Bu durumun yanı sıra, analistler OPEC+’ın planladığı üretim artışları ve ABD’deki yakıt ürünleri stoklarındaki arz fazlası sinyallerinin piyasaları olumsuz etkilediğini belirttiler.
Bütün bu gelişmeler neticesinde, Brent petrolün varil fiyatı %0,8 azalırken, New York Ticaret Borsası’nda işlem gören doğal gazın İngiliz termal birimi (MMBtu) cinsinden fiyatı %1,8 değer kaybetti.
TARIM EMTİALARI NEGATİF SEYRETTİ
Tarım emtiaları tamamlanan haftada arz fazlası beklentileriyle negatif bir seyir izledi. Buğday ve mısırda rekor üretim tahminleri ile yüksek stok tahminleri fiyatlar üzerinde aşağı yönlü baskı kurdu. Avrupa, Rusya ve Kuzey Amerika’daki güçlü rekolte beklentileri alıcıların pazarlık gücünü artırarak küresel fiyatlar üzerinde olumsuz etki yarattı.

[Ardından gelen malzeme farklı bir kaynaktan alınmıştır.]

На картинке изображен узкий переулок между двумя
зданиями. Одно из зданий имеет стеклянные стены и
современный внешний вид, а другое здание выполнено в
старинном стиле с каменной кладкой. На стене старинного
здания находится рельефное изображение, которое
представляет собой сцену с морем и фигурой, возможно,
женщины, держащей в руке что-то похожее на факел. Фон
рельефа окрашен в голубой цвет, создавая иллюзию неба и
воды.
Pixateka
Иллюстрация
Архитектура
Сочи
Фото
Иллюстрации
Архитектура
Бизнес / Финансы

Soya fasulyesinde rekor seviyedeki iç işleme ve biyoyakıt kaynaklı yağ talebindeki düşüş, sınırlayıcı oldu. Ancak yaklaşan Güney Amerika hasadı ve ABD’deki arz beklentileri nedeniyle haftayı negatif seyirle tamamladı.
Chicago Ticaret Borsası’nda bu hafta kile başına fiyatlar pirinçte yatay seyrederken, soya fasulyesinde %1,9, mısırda %1,3, buğdayda ise %0,2 azaldı.
ABD’de faaliyet gösteren emtia borsası Intercontinental Exchange’te libre bazında fiyatlar, kahvede %8, pamukta %0,8 ve şekerde %2,1 düştü. Kakaonun ton başına fiyatı ise haftayı %2,7 değer kaybıyla kapattı.